Kullanılan kelimeleri duymaya başladık ama nedir, ne işe yarar ve nasıl kullanılır? Metropolün ortasında sürdürülebilir tarım olur mu? Küçük bir bahçede, kendimizi toprağın şevkatine teslim etmek için fırsatı çok uzaklarda mı aramalıyız?
Bu hafta bu sorulara cevap arayanlara, yeni sivil toplum faaliyetlerine ilgi duyanlara ve tabi ki ‘Dünya’nın geleceğinin insanın geleceği’ demek olduğunun farkına varabilenlere özel bir konuğumuz var:’Kokopelli Şehirde’. Vakıf adına sorularımızı vakfın kurucu ortağı ve Ekoloji ve Sürdürülebilir Yaşam Uzmanı Elif Çatıkkaş cevapladı. Bu keyifli ve yeniliklerle dolu röportajı keyifle okumanızı dileriz.
KOKOPELLİ DE NE DEMEK?
1.Kokopelli Şehirde’nin kuruluş hikayesi ve tanımı nedir?
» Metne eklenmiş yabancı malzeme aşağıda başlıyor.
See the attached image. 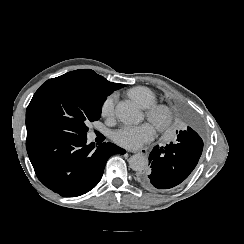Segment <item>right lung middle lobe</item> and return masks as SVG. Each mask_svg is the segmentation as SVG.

Ben bilgisayar mühendisiyim. Yaklaşık 10 yıl kurumsal hayatta bilgi teknolojileri çalışanı olduktan sonra tamamen farklı bir alana geçiş yaptım. Kokopelli’ nin eş kurucusu Yasemin Kırkağaçlıoğlu ile birlikte yaklaşık 4 yıl önce 2017’de ‘Kokopelli Şehirde’ bir sosyal girişim olarak hayata geçti. Yasemin ile arkadaşlığımız çok eskidir ve 2017 yılı öncesinde de ekolojik yaşama yönelik merakımız ve daha sınırlı alanlarda çalışmalarımız, araştırmalarımız vardı. ‘Kokopelli Şehirde’ girişiminin fikir annesi Yasemin, isim annesi de benim. İsmin anlamı için Buğday Derneği’ nin bir yazısından bir alıntı yapmak isterim. “Sırtındaki kamburu aslında bir tohum torbasıdır. Flütündeki ezgi de yaşam soluğunu anlatır. Her bahar Kokopelli ortaya çıkar, doğayı yeşertmek üzere tohumlarını saçar ve onlara yaşamı üfler.” hınzır Amerikan Yerlisi mitolojik karakteri. Biz de bu karakterden ilham alarak, şehri yeşertmek, kendimize yetmek, daha az tüketerek ve daha çok üreterek neler yapabileceğimizi, sürdürülebilir yaşamın ne demek olduğunu veya olmadığını, daha onarıcı ve şifalı olmayı, mümkün olduğunca permakültür prensiplerini kullanarak, bir uygulama, deneme ve daha çok yanılma alanı oluşturmayı hedefledik. Uzun yıllar düşündüğümüz ve zaman içerisinde planı oturan, bu uzun yılların sonunda şehir hayatında da ekolojik bir yaşam sürmenin mümkün olup olmadığı sorusunun cevabını aramak üzere yola çıkılan bir hareket olarak tanımlayabiliriz.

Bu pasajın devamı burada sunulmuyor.